マグニヴェラーレがごく僅かな魔力で風の障壁を身の回りに展開すると、彼の側に向かってきた煙はゆっくりと弾かれて天井へと昇っていった。
「すまんな」
「いいえ、問題ありません」
マグニヴェラーレは従者に蒸留酒を持ってくるよう頼むと、ソファーに座った。
シガールームは男たちの社交場である。
「……良さそうな娘じゃないか」
「どうも」
父が言い、マグニヴェラーレは軽く応じる。ボルチーノは笑う。
「そんなにぱっとした令嬢には見えなかったけどね」
「華やかさという意味ではそうかもしれませんね」
「お前ならもっときれいどころ捕まえてこれるだろうに」
マグニヴェラーレは首を横に振る。
「美人が見たければ鏡でも見てますよ」
父と兄は苦笑した。まあ間違いない。社交界で男女問わず一番の美形は誰かと問えば、マグニヴェラーレの名は必ずその中に上がってくるのだ。
兄は続けて問う。
「貴族らしくないのが好みか?」
「私が知る貴族らしい令嬢の大半は、頭に綿菓子でも詰まってるのではないかという会話しかできないか、私の地位か容貌を手に入れようとぎらついた感情を向けてきました。それを貴族らしいとするのであればそうでしょうね」
レンティヌラは息子をたしなめる。
「女というのはそういうものばかりではないぞ」
「わかっていますよ。リンギェもそうですが、賢い女性だっている。キーシュのアレクサンドラもそうでした」
そう言ったところでマグニヴェラーレは笑った。
「どうした?」
「いや、自分の結婚が認められれば、彼女が義姉になるのだなと」
ウニリィの兄のジョーはアレクサンドラと結婚するのだから。
「まあ、それも込みでこちらとしては悪い縁談ではない」
父は言う。
二大公爵家は祖を同じくしていることもあり、その間で婚姻が結ばれることはあまりない。だがこうして友好的な近さを保つことは両家にとって悪くない話だった。
ボルチーノは尋ねる。
「それにしてもちょっと貴族なれしていないというか、ぽやっとし過ぎじゃないか?」
兄としてはウニリィに不安があるようだった。父は頷く。
「これが仮にボルチーノがウニリィ嬢と結婚したいと言ってきたのであれば、公爵家当主として反対せざるを得ないだろう。だが、オーウォシュ子爵となるヴェラーレなら問題ない」
「ありがとうございます」
マグニヴェラーレは謝意を述べた。これで、家庭内の障害はなくなったも同然ということだ。

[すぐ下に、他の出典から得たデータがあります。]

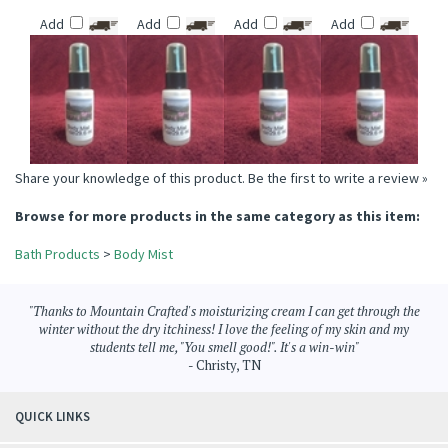
TOBACCO &
CLEAN COTTON
MAN CAVE BODY
HAWAIIAN TROPICS
COCONUT BODY
BODY MIST
MIST
TYPE BODY MIST
MIST
Price:
$6.95
Price:
$6.95
Price:
$6.95
Price:
$6.95
Add
Add
Add
Add
Share your knowledge of this product.
Be the first to write a review »
Browse for more products in the same category as this item:
Bath Products
>
Body Mist
"Thanks to Mountain Crafted's moisturizing cream I can get through the
winter without the dry itchiness! I love the feeling of my skin and my
students tell me, "You smell good!". It's a win-win"
- Christy, TN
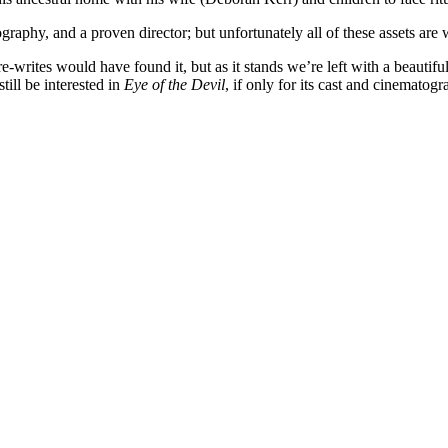
graphy, and a proven director; but unfortunately all of these assets are
writes would have found it, but as it stands we’re left with a beautiful
till be interested in
Eye of the Devil
, if only for its cast and cinematogr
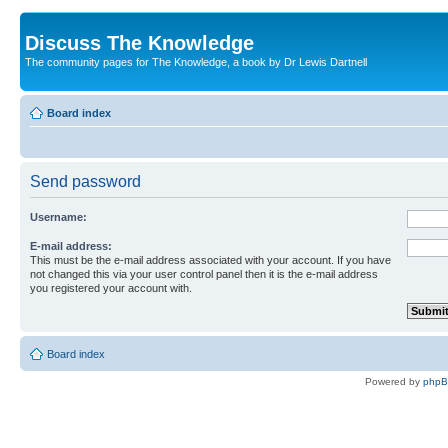
Discuss The Knowledge
The community pages for The Knowledge, a book by Dr Lewis Dartnell
Board index
Send password
Username:
E-mail address:
This must be the e-mail address associated with your account. If you have
not changed this via your user control panel then it is the e-mail address
you registered your account with.
Board index
Powered by
php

「魔導書を嫁に連れてきたのではないだけ万倍マシだとも」
父も母と同じことを言うのだった。兄が言葉を継ぐ。
「それは確かに。スライムテイマーと聞いたが」
「ええ」
「有能とは言っていたが、流石にスライムはどうなのか。家から見栄えの良い魔獣を提供しようか? ねえ、父上」
「確かにスライム程度と見る向きはあろうな。必要なら用立てるが」
貴族たちの間でも強く、見栄えのする魔獣というのは評価が高い。ドラゴンは別格としても、ペガサスやフェニックスなど、美しく飛ぶ魔獣は人気がある。
もちろんウニリィのテイマーの力量にもよるが、ミドー家の伝手あればそれらを入手することも不可能ではない。

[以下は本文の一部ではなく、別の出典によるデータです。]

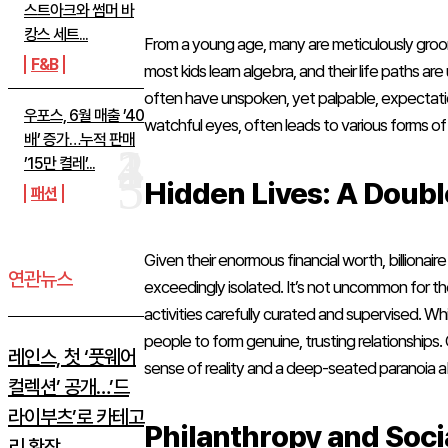
스트아크와 썸머 바
캉스 세트...
From a young age, many are meticulously groo
F&B
most kids learn algebra, and their life paths 
often have unspoken, yet palpable, expectations
우포스, 6월 매출 ’40
watchful eyes, often leads to various forms of
배’ 증가…누적 판매
’15만 켤레’...
Hidden Lives: A Doubl
패션
Given their enormous financial worth, billionaire 
연관뉴스
exceedingly isolated. It’s not uncommon for the
activities carefully curated and supervised. Whi
people to form genuine, trusting relationships
레인스, 첫 ‘풋웨어
sense of reality and a deep-seated paranoia 
컬렉션’ 공개…’드
라이부츠’로 카테고
Philanthropy and Soci
리 확장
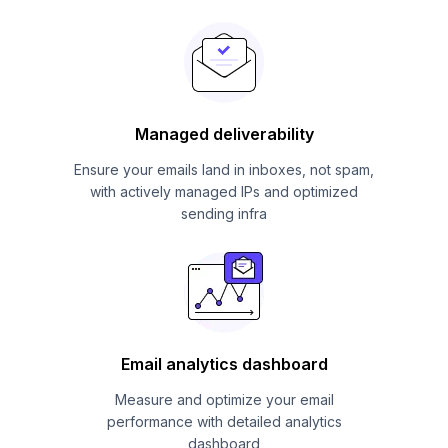
Managed deliverability
Ensure your emails land in inboxes, not spam,
with actively managed IPs and optimized
sending infra
Email analytics dashboard
Measure and optimize your email
performance with detailed analytics
dashboard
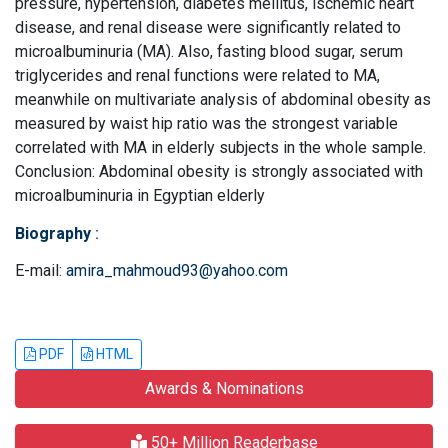
pressure, hypertension, diabetes mellitus, ischemic heart
disease, and renal disease were significantly related to
microalbuminuria (MA). Also, fasting blood sugar, serum
triglycerides and renal functions were related to MA,
meanwhile on multivariate analysis of abdominal obesity as
measured by waist hip ratio was the strongest variable
correlated with MA in elderly subjects in the whole sample.
Conclusion: Abdominal obesity is strongly associated with
microalbuminuria in Egyptian elderly
Biography
:
E-mail:
amira_mahmoud93@yahoo.com
PDF
HTML
Awards & Nominations
50+ Million Readerbase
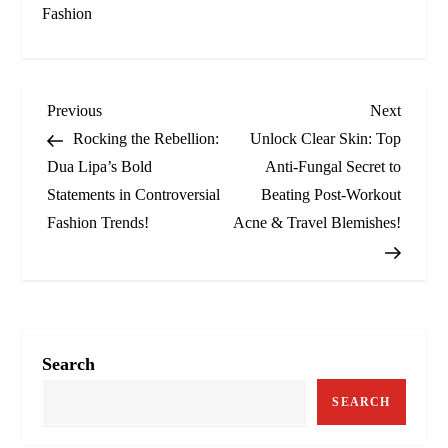
Fashion
P
Previous
Next
Previous
Next
Post
Post
Rocking the Rebellion:
Unlock Clear Skin: Top
o
Dua Lipa’s Bold
Anti-Fungal Secret to
Statements in Controversial
Beating Post-Workout
s
Fashion Trends!
Acne & Travel Blemishes!
t
n
a
Search
v
SEARCH
i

マグニヴェラーレは行儀悪くフットレストに長い脚を投げ出すと、酒盃を持った手で窓の外を指差した。
「それを見て、スライム程度と言えるならどうぞ」
「ん?」
窓の外で、巨大な緑色のスライムがのしのしと庭を闊歩している。
「んん!?」
マグニヴェラーレは魔力に指向性を持たせてスライムに向ける。
魔術として形になってはいない。だが、魔力を感知できるものなら気づけるものだ。
ふるり。
緑色のスライムは身を震わせると、のそのそと窓ににじりよってきた。
うにょん。
なあに? とでも言っているのだろうことはマグニヴェラーレにはわかる。父や兄にはわからない。
「ひえぇ!」
男二人の悲鳴がシガールームに響くのだった。